[[ ENTRIES PROVIDED open ]]

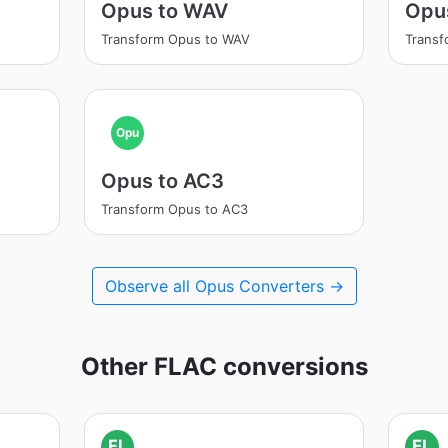
Opus to WAV
Opu
Transform Opus to WAV
Trans
Opu
Opus to AC3
Transform Opus to AC3
Observe all Opus Converters →
Other FLAC conversions
FL
FL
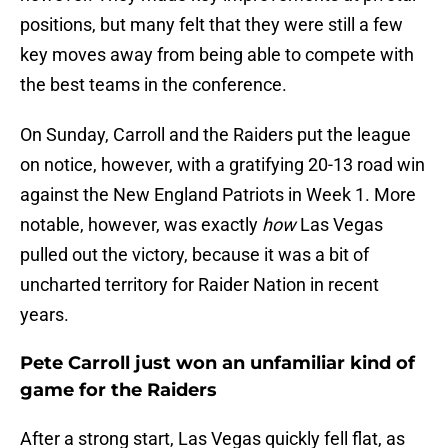
positions, but many felt that they were still a few
key moves away from being able to compete with
the best teams in the conference.
On Sunday, Carroll and the Raiders put the league
on notice, however, with a gratifying 20-13 road win
against the New England Patriots in Week 1. More
notable, however, was exactly
how
Las Vegas
pulled out the victory, because it was a bit of
uncharted territory for Raider Nation in recent
years.
Pete Carroll just won an unfamiliar kind of
game for the Raiders
After a strong start, Las Vegas quickly fell flat, as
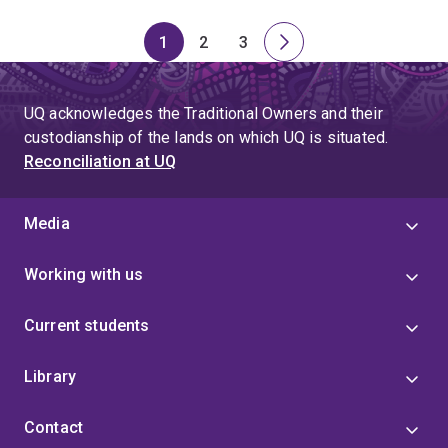
1
2
3
Page
Page
Page
Next
page
UQ acknowledges the Traditional Owners and their
custodianship of the lands on which UQ is situated.
Reconciliation at UQ
Media
Working with us
Current students
Library
Contact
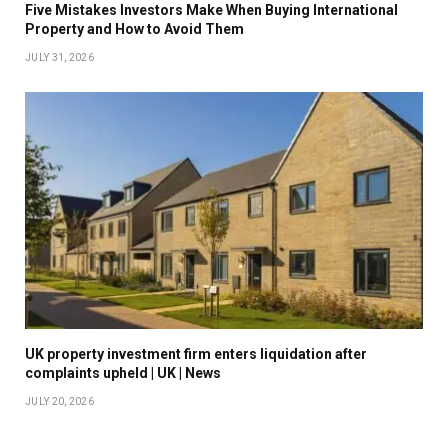
Five Mistakes Investors Make When Buying International
Property and How to Avoid Them
JULY 31, 2026
UK property investment firm enters liquidation after
complaints upheld | UK | News
JULY 20, 2026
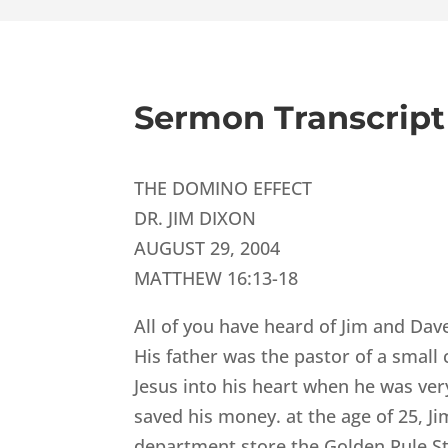
Sermon Transcript
THE DOMINO EFFECT
DR. JIM DIXON
AUGUST 29, 2004
MATTHEW 16:13-18
All of you have heard of Jim and Dav
His father was the pastor of a small
Jesus into his heart when he was ve
saved his money. at the age of 25, Ji
department store the Golden Rule S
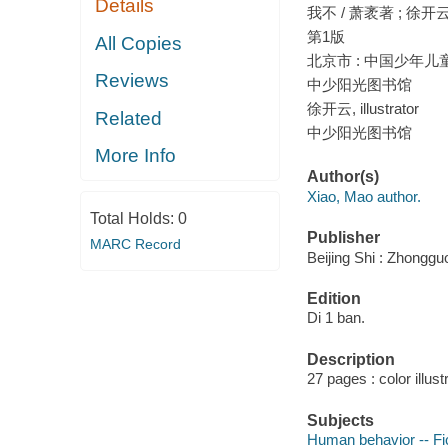
Details
我不 / 萧袤著 ; 徐开
第1版
All Copies
北京市 : 中国少年儿童
Reviews
中少阳光图书馆
徐开云, illustrator
Related
中少阳光图书馆
More Info
Author(s)
Xiao, Mao author.
Total Holds:
0
Publisher
MARC Record
Beijing Shi : Zhonggu
Edition
Di 1 ban.
Description
27 pages : color illust
Subjects
Human behavior -- Fi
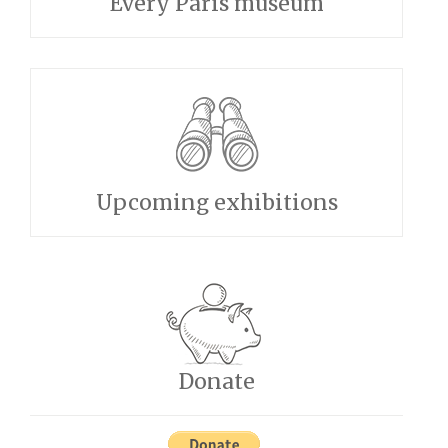
Every Paris museum
Upcoming exhibitions
Donate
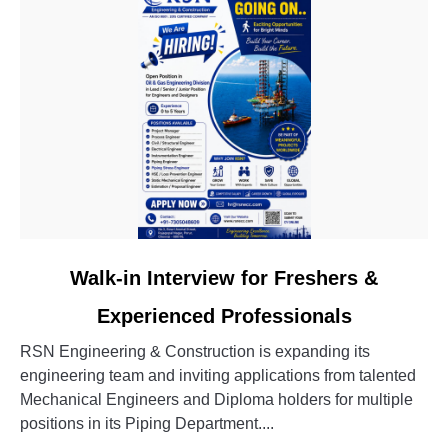
link
Walk-in Interview for Freshers &
to
Experienced Professionals
Walk-
in
RSN Engineering & Construction is expanding its
Interview
engineering team and inviting applications from talented
for
Mechanical Engineers and Diploma holders for multiple
Freshers
positions in its Piping Department....
&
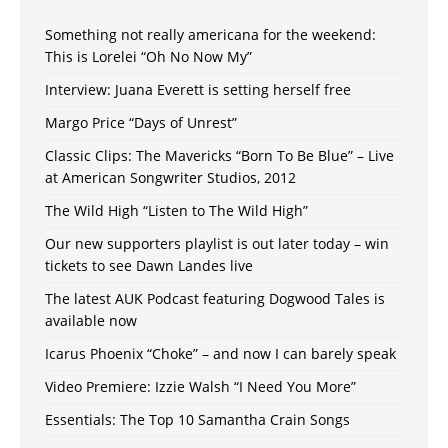
Something not really americana for the weekend:
This is Lorelei “Oh No Now My”
Interview: Juana Everett is setting herself free
Margo Price “Days of Unrest”
Classic Clips: The Mavericks “Born To Be Blue” – Live
at American Songwriter Studios, 2012
The Wild High “Listen to The Wild High”
Our new supporters playlist is out later today – win
tickets to see Dawn Landes live
The latest AUK Podcast featuring Dogwood Tales is
available now
Icarus Phoenix “Choke” – and now I can barely speak
Video Premiere: Izzie Walsh “I Need You More”
Essentials: The Top 10 Samantha Crain Songs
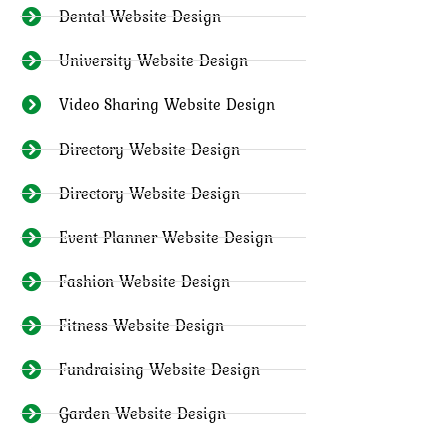
Dental Website Design
University Website Design
Video Sharing Website Design
Directory Website Design
Directory Website Design
Event Planner Website Design
Fashion Website Design
Fitness Website Design
Fundraising Website Design
Garden Website Design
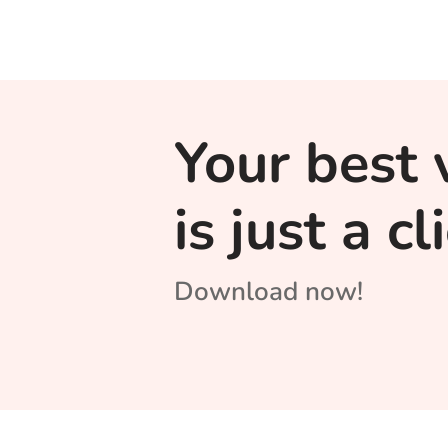
Your best 
is just a c
Download now!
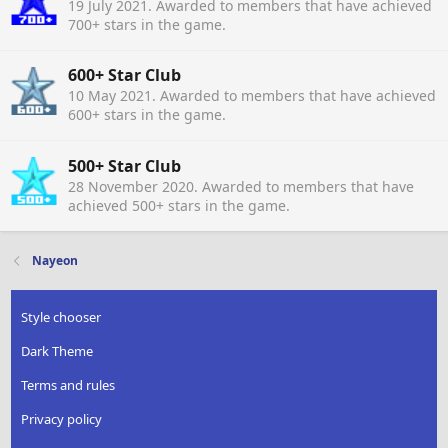
19 July 2021
. Awarded to members that have achieved
700+ stars in the game.
600+ Star Club
10 May 2021
. Awarded to members that have achieved
600+ stars in the game.
500+ Star Club
28 November 2020
. Awarded to members that have
achieved 500+ stars in the game.
Nayeon
Style chooser
Dark Theme
Terms and rules
Privacy policy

[[ ENTRIES PROVIDED closed ]]

**WORK INSTRUCTIONS**
The lines that contain the word "have" are wanted; copy each of them from the records.

**RESPONSE TO THE EXERCISE**
All of you have heard of Jim and Dav
. Awarded to members that have achieved
. Awarded to members that have achieved
. Awarded to members that have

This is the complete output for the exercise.